Work through the entries below and show every line in which "nodig" is found.

» Listed entries:
-- Opening Marker --
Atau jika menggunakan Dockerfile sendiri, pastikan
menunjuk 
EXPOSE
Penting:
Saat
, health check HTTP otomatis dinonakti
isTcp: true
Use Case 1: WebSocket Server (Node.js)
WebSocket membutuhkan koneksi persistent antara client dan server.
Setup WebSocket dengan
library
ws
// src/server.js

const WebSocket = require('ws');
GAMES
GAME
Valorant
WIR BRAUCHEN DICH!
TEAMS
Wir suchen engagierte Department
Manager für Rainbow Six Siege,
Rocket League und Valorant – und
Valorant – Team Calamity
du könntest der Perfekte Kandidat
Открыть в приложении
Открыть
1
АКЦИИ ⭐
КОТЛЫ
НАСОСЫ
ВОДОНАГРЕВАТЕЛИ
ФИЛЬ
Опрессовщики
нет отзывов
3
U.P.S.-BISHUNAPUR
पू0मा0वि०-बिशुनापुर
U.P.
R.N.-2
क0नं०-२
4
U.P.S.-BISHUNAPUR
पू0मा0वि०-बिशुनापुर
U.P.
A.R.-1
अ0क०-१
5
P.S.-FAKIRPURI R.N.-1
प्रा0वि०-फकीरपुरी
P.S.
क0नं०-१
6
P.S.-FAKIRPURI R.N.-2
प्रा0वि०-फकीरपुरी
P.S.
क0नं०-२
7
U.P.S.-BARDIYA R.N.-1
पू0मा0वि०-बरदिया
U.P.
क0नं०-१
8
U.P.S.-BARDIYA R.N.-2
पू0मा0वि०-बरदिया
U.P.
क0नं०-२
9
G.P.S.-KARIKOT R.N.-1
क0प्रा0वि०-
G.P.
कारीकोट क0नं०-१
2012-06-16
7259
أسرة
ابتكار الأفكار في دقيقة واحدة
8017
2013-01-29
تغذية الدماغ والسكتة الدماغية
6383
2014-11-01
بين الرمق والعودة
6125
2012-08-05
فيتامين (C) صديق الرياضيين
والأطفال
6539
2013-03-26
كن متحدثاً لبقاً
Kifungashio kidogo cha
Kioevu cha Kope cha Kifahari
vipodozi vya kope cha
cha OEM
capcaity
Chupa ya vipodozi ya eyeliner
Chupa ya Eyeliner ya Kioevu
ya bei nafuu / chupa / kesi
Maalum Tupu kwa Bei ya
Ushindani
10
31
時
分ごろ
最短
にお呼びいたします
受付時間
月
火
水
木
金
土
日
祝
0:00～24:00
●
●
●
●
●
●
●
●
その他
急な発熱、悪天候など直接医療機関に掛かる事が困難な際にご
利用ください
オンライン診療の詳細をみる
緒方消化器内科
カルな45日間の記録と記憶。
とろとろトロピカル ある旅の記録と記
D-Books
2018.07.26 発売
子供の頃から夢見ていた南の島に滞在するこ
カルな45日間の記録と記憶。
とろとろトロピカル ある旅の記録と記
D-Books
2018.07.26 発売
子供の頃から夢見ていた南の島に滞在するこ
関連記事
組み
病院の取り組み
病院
-- Closing Marker --
-- Opening Marker --
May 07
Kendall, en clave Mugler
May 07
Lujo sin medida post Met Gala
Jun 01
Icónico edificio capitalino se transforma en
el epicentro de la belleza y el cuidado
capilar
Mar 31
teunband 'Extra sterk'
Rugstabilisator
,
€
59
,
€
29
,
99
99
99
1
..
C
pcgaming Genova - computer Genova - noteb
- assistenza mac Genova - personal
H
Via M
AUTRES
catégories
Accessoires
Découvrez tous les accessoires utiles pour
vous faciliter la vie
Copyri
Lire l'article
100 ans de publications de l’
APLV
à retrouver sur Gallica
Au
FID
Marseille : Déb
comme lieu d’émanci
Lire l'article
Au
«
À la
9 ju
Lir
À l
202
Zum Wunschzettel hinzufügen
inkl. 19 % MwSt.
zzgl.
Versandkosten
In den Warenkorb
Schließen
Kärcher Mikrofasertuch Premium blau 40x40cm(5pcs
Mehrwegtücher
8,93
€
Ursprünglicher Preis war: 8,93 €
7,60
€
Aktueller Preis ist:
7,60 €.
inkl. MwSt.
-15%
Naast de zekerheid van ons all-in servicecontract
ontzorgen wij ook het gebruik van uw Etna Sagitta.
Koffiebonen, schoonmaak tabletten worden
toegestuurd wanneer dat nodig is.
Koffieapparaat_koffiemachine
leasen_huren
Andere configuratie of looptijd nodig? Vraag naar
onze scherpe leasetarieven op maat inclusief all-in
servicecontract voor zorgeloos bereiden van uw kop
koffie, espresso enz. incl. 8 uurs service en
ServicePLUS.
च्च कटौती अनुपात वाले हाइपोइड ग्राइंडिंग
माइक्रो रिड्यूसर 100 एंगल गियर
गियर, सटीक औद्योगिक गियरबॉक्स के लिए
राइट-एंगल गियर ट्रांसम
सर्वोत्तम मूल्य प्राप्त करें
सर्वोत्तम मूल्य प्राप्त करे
-- Closing Marker --
-- Opening Marker --
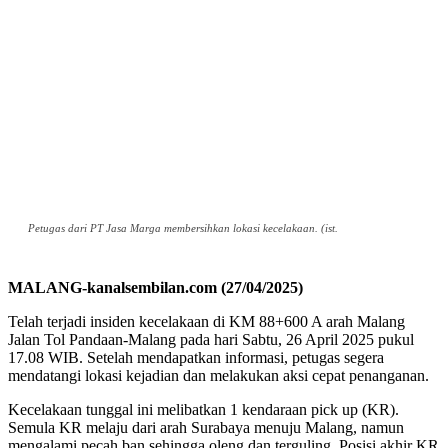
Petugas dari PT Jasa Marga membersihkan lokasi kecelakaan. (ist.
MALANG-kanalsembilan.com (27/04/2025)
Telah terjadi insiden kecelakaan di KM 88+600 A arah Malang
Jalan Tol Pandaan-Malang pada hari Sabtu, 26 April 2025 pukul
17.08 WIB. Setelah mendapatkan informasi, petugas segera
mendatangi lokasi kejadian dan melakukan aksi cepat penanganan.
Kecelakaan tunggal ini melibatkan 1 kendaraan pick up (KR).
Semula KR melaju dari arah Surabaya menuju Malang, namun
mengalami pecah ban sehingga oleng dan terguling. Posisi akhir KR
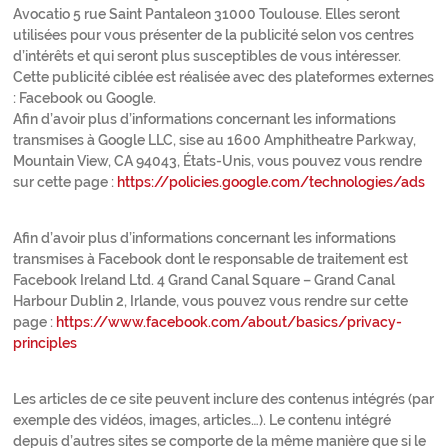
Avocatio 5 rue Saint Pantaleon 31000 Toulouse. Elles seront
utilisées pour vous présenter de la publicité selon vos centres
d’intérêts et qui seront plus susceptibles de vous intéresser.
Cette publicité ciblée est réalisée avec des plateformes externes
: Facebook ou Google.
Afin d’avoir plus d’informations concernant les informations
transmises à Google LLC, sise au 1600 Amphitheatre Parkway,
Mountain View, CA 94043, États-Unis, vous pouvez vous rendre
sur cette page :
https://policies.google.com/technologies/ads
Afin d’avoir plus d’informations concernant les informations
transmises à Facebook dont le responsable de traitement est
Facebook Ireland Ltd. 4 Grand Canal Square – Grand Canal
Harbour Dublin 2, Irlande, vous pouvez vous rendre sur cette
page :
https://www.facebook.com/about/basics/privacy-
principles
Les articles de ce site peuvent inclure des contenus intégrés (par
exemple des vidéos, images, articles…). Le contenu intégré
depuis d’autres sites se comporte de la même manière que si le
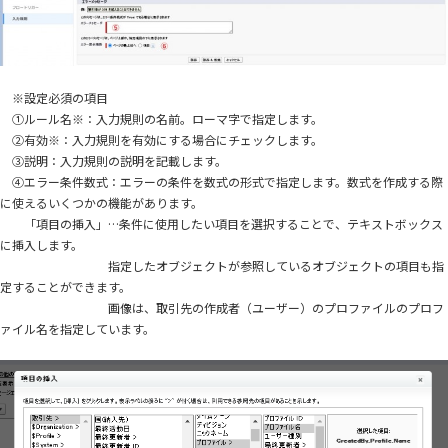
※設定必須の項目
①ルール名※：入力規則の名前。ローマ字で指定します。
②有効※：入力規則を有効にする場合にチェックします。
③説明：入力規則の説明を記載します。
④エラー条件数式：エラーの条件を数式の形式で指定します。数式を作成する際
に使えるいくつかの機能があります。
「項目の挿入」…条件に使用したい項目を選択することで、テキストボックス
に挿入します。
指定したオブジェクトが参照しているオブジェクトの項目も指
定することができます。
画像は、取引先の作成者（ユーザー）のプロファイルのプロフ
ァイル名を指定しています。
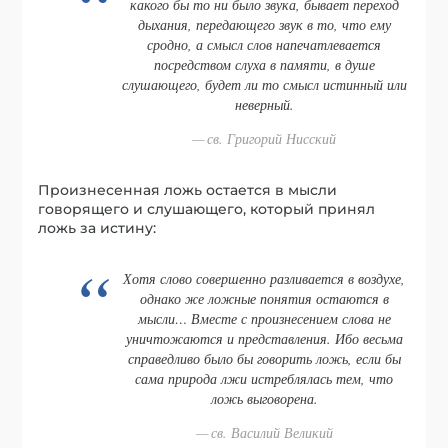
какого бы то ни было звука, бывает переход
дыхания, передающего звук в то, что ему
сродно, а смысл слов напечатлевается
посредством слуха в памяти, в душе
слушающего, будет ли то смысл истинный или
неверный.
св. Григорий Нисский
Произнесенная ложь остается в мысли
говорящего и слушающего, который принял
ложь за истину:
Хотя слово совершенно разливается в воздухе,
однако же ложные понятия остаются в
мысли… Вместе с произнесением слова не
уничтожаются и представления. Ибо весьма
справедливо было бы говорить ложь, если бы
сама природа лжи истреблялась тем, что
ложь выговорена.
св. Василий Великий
-- Closing Marker --
» Exercise response:
toegestuurd wanneer dat nodig is.
Andere configuratie of looptijd nodig? Vraag naar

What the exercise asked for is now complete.